▶ [Problem to solve] Copy all the records exactly; the complete set is the expected result.

▶ [Provided records]
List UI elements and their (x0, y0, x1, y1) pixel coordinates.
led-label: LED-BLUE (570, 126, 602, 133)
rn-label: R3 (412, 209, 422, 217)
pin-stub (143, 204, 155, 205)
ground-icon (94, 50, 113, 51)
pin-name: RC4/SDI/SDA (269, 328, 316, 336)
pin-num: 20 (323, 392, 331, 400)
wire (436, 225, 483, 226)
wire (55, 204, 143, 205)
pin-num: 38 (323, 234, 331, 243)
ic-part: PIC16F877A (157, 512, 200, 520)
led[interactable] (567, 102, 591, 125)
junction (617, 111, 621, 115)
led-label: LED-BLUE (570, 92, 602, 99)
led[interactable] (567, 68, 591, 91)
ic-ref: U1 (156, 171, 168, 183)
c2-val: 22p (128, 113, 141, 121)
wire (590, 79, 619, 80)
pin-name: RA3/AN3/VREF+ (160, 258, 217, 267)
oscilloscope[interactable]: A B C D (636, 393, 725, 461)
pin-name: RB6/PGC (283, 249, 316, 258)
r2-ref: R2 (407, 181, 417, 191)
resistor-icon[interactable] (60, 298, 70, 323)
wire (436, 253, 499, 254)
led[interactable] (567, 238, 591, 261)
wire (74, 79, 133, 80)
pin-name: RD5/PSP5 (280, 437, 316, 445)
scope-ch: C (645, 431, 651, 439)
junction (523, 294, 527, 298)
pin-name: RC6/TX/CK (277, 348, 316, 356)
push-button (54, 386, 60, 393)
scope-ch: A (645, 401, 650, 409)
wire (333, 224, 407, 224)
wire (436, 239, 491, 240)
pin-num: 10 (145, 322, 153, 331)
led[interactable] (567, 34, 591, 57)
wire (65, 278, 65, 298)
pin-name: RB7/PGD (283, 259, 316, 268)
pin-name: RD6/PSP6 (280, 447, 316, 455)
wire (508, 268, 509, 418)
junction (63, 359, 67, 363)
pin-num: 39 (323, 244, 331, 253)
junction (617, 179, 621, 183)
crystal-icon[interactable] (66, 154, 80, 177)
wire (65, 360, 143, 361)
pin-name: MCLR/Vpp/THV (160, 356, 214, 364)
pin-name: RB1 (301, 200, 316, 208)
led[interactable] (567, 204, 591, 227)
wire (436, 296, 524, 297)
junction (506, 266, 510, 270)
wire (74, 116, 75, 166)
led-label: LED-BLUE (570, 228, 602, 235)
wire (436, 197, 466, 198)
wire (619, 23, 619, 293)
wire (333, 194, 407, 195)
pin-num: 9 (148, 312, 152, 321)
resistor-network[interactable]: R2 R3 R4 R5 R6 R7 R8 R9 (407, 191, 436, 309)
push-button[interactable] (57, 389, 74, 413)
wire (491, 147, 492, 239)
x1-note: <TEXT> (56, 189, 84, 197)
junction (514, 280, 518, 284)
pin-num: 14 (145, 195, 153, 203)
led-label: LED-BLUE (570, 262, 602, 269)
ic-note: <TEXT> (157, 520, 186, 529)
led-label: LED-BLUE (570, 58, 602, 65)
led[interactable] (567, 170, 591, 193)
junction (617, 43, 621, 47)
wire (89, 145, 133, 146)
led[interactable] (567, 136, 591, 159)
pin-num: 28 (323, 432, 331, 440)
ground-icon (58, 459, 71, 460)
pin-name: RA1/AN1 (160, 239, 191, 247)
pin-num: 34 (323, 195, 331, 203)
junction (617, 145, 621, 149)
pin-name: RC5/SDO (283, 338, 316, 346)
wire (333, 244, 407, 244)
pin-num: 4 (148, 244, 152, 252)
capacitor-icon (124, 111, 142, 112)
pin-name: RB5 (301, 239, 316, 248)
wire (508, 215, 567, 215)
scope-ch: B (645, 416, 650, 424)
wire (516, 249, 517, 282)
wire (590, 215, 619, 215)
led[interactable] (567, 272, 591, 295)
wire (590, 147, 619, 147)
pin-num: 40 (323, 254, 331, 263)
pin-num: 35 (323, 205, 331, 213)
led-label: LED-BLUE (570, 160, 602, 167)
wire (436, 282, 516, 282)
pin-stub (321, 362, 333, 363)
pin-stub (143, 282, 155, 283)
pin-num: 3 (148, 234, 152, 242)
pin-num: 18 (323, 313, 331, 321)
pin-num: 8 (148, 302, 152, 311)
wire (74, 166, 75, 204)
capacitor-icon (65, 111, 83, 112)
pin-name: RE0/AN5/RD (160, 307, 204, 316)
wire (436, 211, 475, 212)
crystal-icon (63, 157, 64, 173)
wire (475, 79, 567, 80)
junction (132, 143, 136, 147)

▶ [Solution]
List UI elements and their (x0, y0, x1, y1) pixel coordinates.
led-label: LED-BLUE (570, 126, 602, 133)
rn-label: R3 (412, 209, 422, 217)
pin-stub (143, 204, 155, 205)
ground-icon (94, 50, 113, 51)
pin-name: RC4/SDI/SDA (269, 328, 316, 336)
pin-num: 20 (323, 392, 331, 400)
wire (436, 225, 483, 226)
wire (55, 204, 143, 205)
pin-num: 38 (323, 234, 331, 243)
ic-part: PIC16F877A (157, 512, 200, 520)
led[interactable] (567, 102, 591, 125)
junction (617, 111, 621, 115)
led-label: LED-BLUE (570, 92, 602, 99)
led[interactable] (567, 68, 591, 91)
ic-ref: U1 (156, 171, 168, 183)
c2-val: 22p (128, 113, 141, 121)
wire (590, 79, 619, 80)
pin-name: RA3/AN3/VREF+ (160, 258, 217, 267)
oscilloscope[interactable]: A B C D (636, 393, 725, 461)
pin-name: RB6/PGC (283, 249, 316, 258)
r2-ref: R2 (407, 181, 417, 191)
resistor-icon[interactable] (60, 298, 70, 323)
wire (436, 253, 499, 254)
led[interactable] (567, 238, 591, 261)
wire (74, 79, 133, 80)
pin-name: RD5/PSP5 (280, 437, 316, 445)
scope-ch: C (645, 431, 651, 439)
junction (523, 294, 527, 298)
pin-name: RC6/TX/CK (277, 348, 316, 356)
push-button (54, 386, 60, 393)
scope-ch: A (645, 401, 650, 409)
wire (333, 224, 407, 224)
wire (436, 239, 491, 240)
pin-num: 10 (145, 322, 153, 331)
led[interactable] (567, 34, 591, 57)
wire (65, 278, 65, 298)
pin-name: RB7/PGD (283, 259, 316, 268)
pin-name: RD6/PSP6 (280, 447, 316, 455)
wire (508, 268, 509, 418)
junction (63, 359, 67, 363)
pin-num: 39 (323, 244, 331, 253)
junction (617, 179, 621, 183)
crystal-icon[interactable] (66, 154, 80, 177)
wire (65, 360, 143, 361)
pin-name: MCLR/Vpp/THV (160, 356, 214, 364)
pin-name: RB1 (301, 200, 316, 208)
led[interactable] (567, 204, 591, 227)
wire (436, 296, 524, 297)
junction (506, 266, 510, 270)
wire (74, 116, 75, 166)
led-label: LED-BLUE (570, 228, 602, 235)
wire (436, 197, 466, 198)
wire (619, 23, 619, 293)
wire (333, 194, 407, 195)
pin-num: 9 (148, 312, 152, 321)
resistor-network[interactable]: R2 R3 R4 R5 R6 R7 R8 R9 (407, 191, 436, 309)
push-button[interactable] (57, 389, 74, 413)
wire (491, 147, 492, 239)
x1-note: <TEXT> (56, 189, 84, 197)
junction (514, 280, 518, 284)
pin-num: 14 (145, 195, 153, 203)
led-label: LED-BLUE (570, 262, 602, 269)
ic-note: <TEXT> (157, 520, 186, 529)
led-label: LED-BLUE (570, 58, 602, 65)
led[interactable] (567, 170, 591, 193)
junction (617, 43, 621, 47)
wire (89, 145, 133, 146)
led[interactable] (567, 136, 591, 159)
pin-num: 28 (323, 432, 331, 440)
ground-icon (58, 459, 71, 460)
pin-name: RA1/AN1 (160, 239, 191, 247)
pin-num: 34 (323, 195, 331, 203)
junction (617, 145, 621, 149)
pin-name: RC5/SDO (283, 338, 316, 346)
wire (333, 244, 407, 244)
pin-num: 4 (148, 244, 152, 252)
capacitor-icon (124, 111, 142, 112)
pin-name: RB5 (301, 239, 316, 248)
wire (508, 215, 567, 215)
scope-ch: B (645, 416, 650, 424)
wire (516, 249, 517, 282)
wire (590, 215, 619, 215)
led[interactable] (567, 272, 591, 295)
wire (590, 147, 619, 147)
pin-num: 40 (323, 254, 331, 263)
pin-num: 35 (323, 205, 331, 213)
led-label: LED-BLUE (570, 160, 602, 167)
wire (436, 282, 516, 282)
pin-stub (321, 362, 333, 363)
pin-stub (143, 282, 155, 283)
pin-num: 3 (148, 234, 152, 242)
pin-num: 18 (323, 313, 331, 321)
pin-num: 8 (148, 302, 152, 311)
wire (74, 166, 75, 204)
capacitor-icon (65, 111, 83, 112)
pin-name: RE0/AN5/RD (160, 307, 204, 316)
wire (436, 211, 475, 212)
crystal-icon (63, 157, 64, 173)
wire (475, 79, 567, 80)
junction (132, 143, 136, 147)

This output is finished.